Variant selection and DNA sequence generation for MPRA
All MS-associated genetic risk loci published through August 2021 were included in this study, spanning coding and noncoding regions (Fig. 1a). These 703 variants were downloaded from the GWAS Catalogue (Buniello et al. 2019) (Fig. 1b, Supplementary Table 1). We included all variants reaching genome-wide (P < 5 × 10^−8^) and suggestive significance (5 × 10^−8^ < P < 1 × 10^−5^). GWAS tag variants are those that are directly reported for each locus; however, risk loci contain multiple other variants in strong LD with one another. Each of these variants is potentially causal and could have allelic regulatory activity. Tag variants were thus used for LD expansion (r^2^ > 0.8) based on 1,000 Genomes Data (Byrska-Bishop et al. 2022), using the ancestries of the initial genetic association and using the PLINK (v1.90b) software package (Supplementary Table 2, Fig. 1b) (Purcell et al. 2007). We removed those insertion/deletion variants with an allele length greater than 10 as well as those variants with more than four repeats of the same nucleotide. Unmappable variants were discarded. For single nucleotide polymorphisms, we obtained 170 base pairs of hg38-flanking DNA sequences, with the variant located in the center (84 bps upstream and 85 bps downstream of the variant), with identical flanking genomic sequences across each allele. For indels, we designed the flanking sequences to ensure that each oligo was 170 bps. Adapters (15 bps) were added to each sequence at each end (5′-ACTGGCCGCTTGACG—[170 bp oligo]—CACTGCGGCTCCTGC-3′) to make a 200 bp DNA sequence (Fig. 1c). The final list of all LD-expanded variants can be found in Supplementary Table 2. For all resulting sequences, we created a forward and reverse complement sequence to compensate for possible DNA synthesis errors. A total of 82,622 oligos were ordered from Twist Bioscience (Supplementary Table 3).

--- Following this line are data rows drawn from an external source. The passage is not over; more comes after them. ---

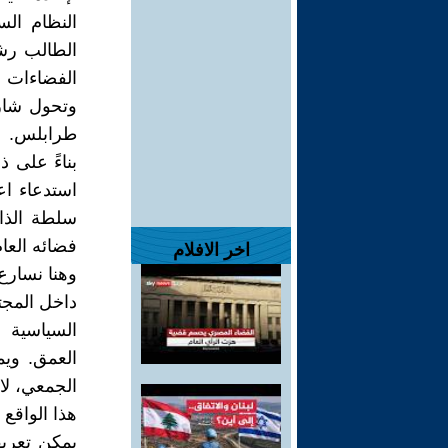
النظام ال
الطالب رشي
الفضاءات 
طرابلس.
بناءً على 
استدعاء ا
سلطة الذاك
فضائه العام
اخر الافلام
وهنا نسارع
داخل المج
السياسية ا
العمق. ويم
الجمعي، لا 
هذا الواقع
يمكن تعريف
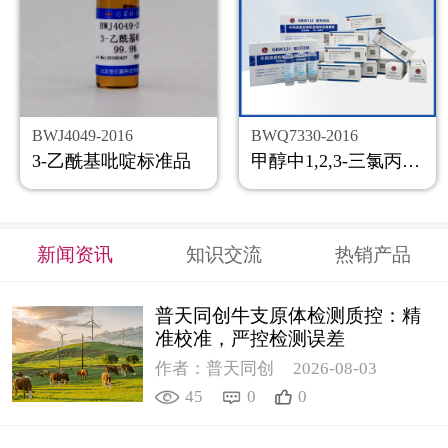
BWJ4049-2016
BWQ7330-2016
3-乙酰基吡啶标准品
甲醇中1,2,3-三氯丙烷溶液标准物质
新闻资讯
知识交流
热销产品
普天同创牛支原体检测质控：精
准校准，严控检测误差
作者：普天同创
2026-08-03
45
0
0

Scheme for the identification of regulatory variants using MPRAs. a) Variant classification of all MS-associated risk variants in the MPRA. b) Variant selection method for MPRA construction and analysis. c) Schematic of MPRA oligo (allele) design and assembly. d) Schematic of MPRA library construction and experiments. e) Schematic of MPRA analytical framework.
Library construction
For assembly of the MPRA library, we followed the procedure originally described by Tewhey et al. (2016) with minor modifications as described in Lu et al 2021 (Tewhey et al. 2016; Lu et al. 2021 ; Shook et al. 2024) (Fig. 1d). Briefly, we labeled oligonucleotides with degenerate 20-mer barcode sequences using PCR, then cloned them into a backbone vector to create a library. An RSV + eGFP fragment was amplified from pRSC-gfp-hAIM2 (Addgene #51666) through 8× PCR with a 50 µL system, each containing 1 ng plasmid, 25 μL NEBNext® Ultra™ II Q5® Master Mix, 0.5 μM 200-MPRA_v3_GFP_Fusion_v2_F, and 0.5 μM 201-MPRA_v3_GFP_Fusion_v2_R. PCR was performed under the following conditions: 98 °C for 2 min, 20 cycles of (98 °C for 10 s, 60 °C for 15 s, 72 °C for 45 s), 72 °C for 5 min. The amplified product was purified and then inserted into the AsiSI- digested backbone library through Gibson assembly at 50 °C for 1.5 h to create the transfection library. The resulting library was re-digested by RecBCD and AsiSI, purified, and then transformed into E. coli through electroporation (2 kV, 200 ohm, 25 μF). Transformed E. coli was cultured in 5 L of LB Broth buffer supplemented with 100 μg/mL of carbenicillin at 37 °C for 12–16 h. The plasmid was then extracted using the QIAGEN Endo-free Plasmid Giga Kit (cat # 12391). For oligo and barcode association, the plasmid was purified, molar pooled, and sequenced using 2 × 150 bp on an Illumina NovaSeq 6000. All primer sequences used in this study can be found in Supplementary Table 4.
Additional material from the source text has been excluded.